Enoch shook his bead. "I thought of that, of course. But I have the galaxy to consider. I have an obligation to Galactic Central. They have taken great precautions that the station not be known. There are Ulysses and all my other alien friends. I cannot wreck their plans. I cannot play the traitor to them. For when you think of it, Galactic Central and the work it's doing is more important than the Earth."
"Divided loyalties," said David with slight mockery in his tone.
"That is it, exactly. There had been a time, many years ago, when I thought of writing papers for submissions to some of the scientific journals. Not the medical journals, naturally, for I know nothing about medicine. The drugs are there, of course, lying on the shelf, with directions for their use, but they are merely so many pills or powders or ointments, or whatever they may be.
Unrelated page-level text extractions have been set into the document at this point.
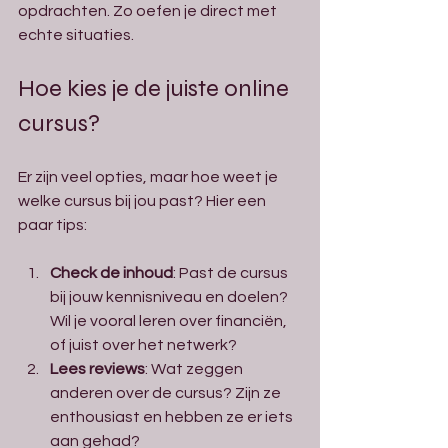
opdrachten. Zo oefen je direct met 
echte situaties.
Hoe kies je de juiste online 
cursus?
Er zijn veel opties, maar hoe weet je 
welke cursus bij jou past? Hier een 
paar tips:
Check de inhoud
: Past de cursus 
bij jouw kennisniveau en doelen? 
Wil je vooral leren over financiën, 
of juist over het netwerk?
Lees reviews
: Wat zeggen 
anderen over de cursus? Zijn ze 
enthousiast en hebben ze er iets 
aan gehad?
But there were other things I knew of, other things I'd learned. Not too much about them, naturally, but at least some hints in some new directions. Enough that someone could pick them up and go on from there. Someone who might know what to do with them."
"But look here," David said, "that wouldn't have worked out. You have no technical nor research background, no educational record. You're not tied up with any school or college. The journals just don't publish you unless you can prove yourself."